Press Releases & Statements

U.S. Accounting Standard-Setters Unanimously Approve New Tax Transparency Measures

Approved Proposal will Dramatically Improve Disclosures Surrounding the Global Tax Practices of U.S. Multinationals

WASHINGTON, DC The FACT Coalition applauds yesterday’s unanimous approval of stronger tax transparency standards by the independent U.S. accounting standard-setter, the Financial Accounting Standards Board (FASB). Under the new proposal, many U.S. companies will now have to provide additional information on their total cash taxes paid at the state and local, federal, and foreign levels, as well as more effectively break down the calculation of their effective tax rates for a given income year. These changes are slated to be finalized later this year, with reporting under the new standards beginning in 2025.

“Time and time again investors have made it clear that they need a closer look into the tax practices of the companies in their portfolios,” said Ian Gary, FACT executive director. “Now, after years of deliberations and revisions, FASB is finally delivering some of these much-needed reforms for investors and the public. This move from FASB only reinforces the need, however, for the Securities and Exchange Commission (SEC) to mandate full, public country-by-country reporting to complement FASB’s updated income tax disclosure standards and provide investors with the complete, comparable data that they have been asking for.”

FASB has been in the process of drafting its proposed revisions to Topic 740, which governs income tax accounting, since 2016. The version of these revisions approved by the Board on Wednesday – still subject to finalization – includes substantial improvements to how both private and public U.S. companies will report their income taxes paid across jurisdictions, as well as how public companies detail the difference between their effective tax rates and the domestic statutory corporate tax rate. Public U.S. companies with foreign operations, in particular, will have to provide a breakdown of certain individual foreign tax effects by jurisdiction and their impact on total taxes paid, dramatically improving the availability of foreign and other tax information for investors and the general public.
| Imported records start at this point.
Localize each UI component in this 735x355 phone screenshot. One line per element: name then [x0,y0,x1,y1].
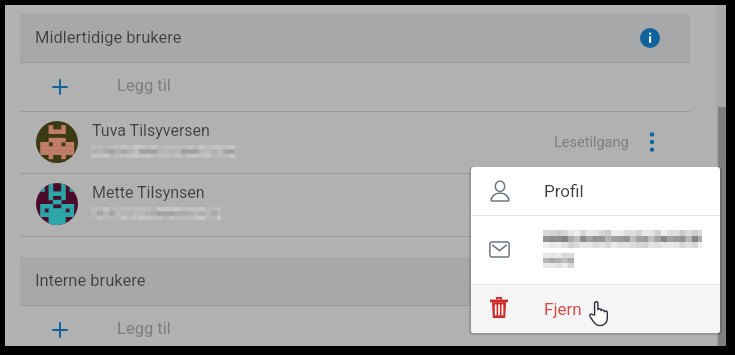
button[interactable]: Info [640,28,660,48]
staticText: Interne brukere [35,271,146,290]
staticText: Legg til [117,319,171,338]
button[interactable]: Interne brukere [20,257,690,305]
button[interactable]: Midlertidige brukere [20,14,690,62]
button[interactable]: Fjern [471,285,720,333]
button[interactable]: Profil [471,167,720,215]
button[interactable]: Tuva Tilsyversen [5,111,716,173]
button[interactable]: Legg til [5,305,716,346]
staticText: Lesetilgang [554,134,629,151]
staticText: Tuva Tilsyversen [92,121,210,140]
button[interactable] [471,216,720,284]
staticText: Midlertidige brukere [35,28,182,47]
staticText: Mette Tilsynsen [92,183,205,202]
staticText: Profil [544,181,584,201]
button[interactable]: Mette Tilsynsen [5,173,716,235]
button[interactable]: More options [639,129,665,155]
staticText: Legg til [117,76,171,95]
staticText: Fjern [544,299,582,319]
button[interactable]: Legg til [5,62,716,111]
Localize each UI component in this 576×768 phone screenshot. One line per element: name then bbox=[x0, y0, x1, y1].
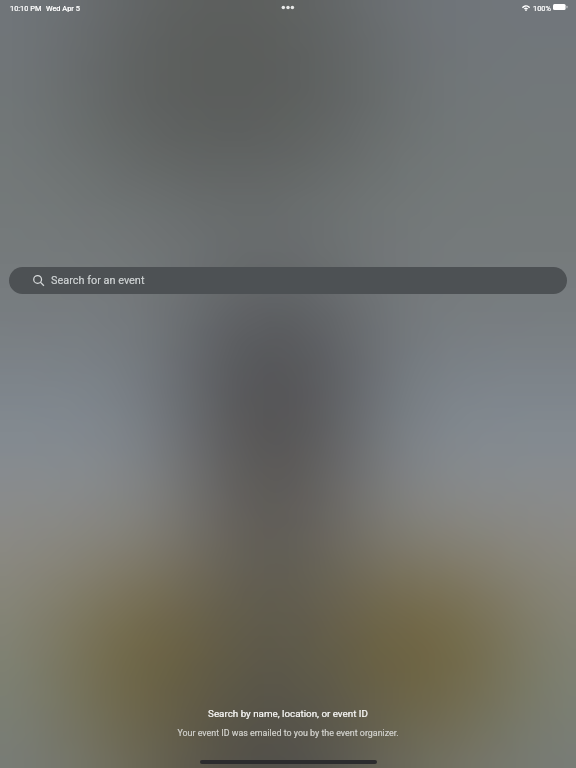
other: Search bbox=[33, 275, 44, 286]
staticText: 10:10 PM bbox=[10, 4, 42, 13]
staticText: Wed Apr 5 bbox=[46, 4, 80, 13]
staticText: Search for an event bbox=[51, 274, 145, 287]
staticText: Your event ID was emailed to you by the … bbox=[177, 728, 399, 738]
staticText: Search by name, location, or event ID bbox=[208, 708, 368, 719]
button[interactable]: Search bbox=[9, 267, 567, 294]
staticText: 100% bbox=[533, 4, 551, 13]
FACT has provided feedback on various versions of the proposed updates unanimously approved by FASB yesterday, including on the most recent exposure draft in March 2023. In its comments FACT noted that the revisions “represent an improvement on current disclosure requirements,” but called for additional disclosure, including of revenues broken down by jurisdiction. More broadly, FACT’s comments outlined growing investor support for public country-by-country reporting, a framework under which major multinational corporations are required to publish detailed reports on their offshore operations and tax structures in each country in which they operate.
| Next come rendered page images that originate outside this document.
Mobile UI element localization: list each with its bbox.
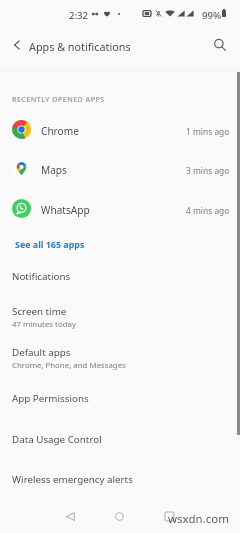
staticText: Chrome (41, 124, 79, 138)
staticText: Screen time (12, 305, 67, 318)
staticText: Wireless emergency alerts (12, 473, 133, 486)
staticText: Apps & notifications (29, 39, 131, 54)
staticText: See all 165 apps (15, 238, 85, 250)
staticText: 99% (202, 9, 222, 22)
staticText: WhatsApp (41, 203, 90, 217)
button[interactable]: Back (4, 32, 30, 58)
button[interactable]: Data Usage Control (0, 420, 240, 460)
staticText: Notifications (12, 270, 71, 283)
staticText: 2:32 (69, 9, 89, 22)
button[interactable]: Wireless emergency alerts (0, 460, 240, 500)
button[interactable]: See all 165 apps (0, 232, 240, 256)
button[interactable]: Screen time (0, 291, 240, 333)
button[interactable]: Search (206, 31, 234, 59)
staticText: RECENTLY OPENED APPS (12, 94, 105, 104)
button[interactable]: Default apps (0, 333, 240, 379)
staticText: 4 mins ago (186, 205, 230, 216)
button[interactable]: App Permissions (0, 379, 240, 420)
button[interactable]: Recent apps (151, 498, 187, 533)
staticText: Maps (41, 163, 67, 177)
staticText: Chrome, Phone, and Messages (12, 360, 126, 371)
button[interactable]: Home (101, 498, 137, 533)
button[interactable]: WhatsApp (0, 192, 240, 228)
staticText: wsxdn.com (168, 511, 229, 527)
staticText: Default apps (12, 346, 71, 359)
staticText: App Permissions (12, 392, 89, 405)
staticText: Data Usage Control (12, 433, 102, 446)
button[interactable]: Chrome (0, 113, 240, 149)
staticText: 47 minutes today (12, 319, 76, 330)
button[interactable]: Notifications (0, 256, 240, 291)
staticText: 1 mins ago (186, 126, 230, 137)
button[interactable]: Maps (0, 152, 240, 188)
button[interactable]: Back (52, 498, 88, 533)
staticText: 3 mins ago (186, 165, 230, 176)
FASB has noted strong support from investors for its proposed update during numerous public comment periods, reflecting a general appetite among investors for enhanced tax disclosures. During Wednesday’s Board meeting, FASB member Frederick Cannon noted that “A lot of the tax area is a blind spot for investors. I believe this project can address those issues by allowing investors to get a better view of the risks and opportunities in income tax.” As FACT has previously argued, investors need information on the tax practices of companies within their portfolios – and particularly on multinational companies – to assess various tax enforcement, reform, and other risks.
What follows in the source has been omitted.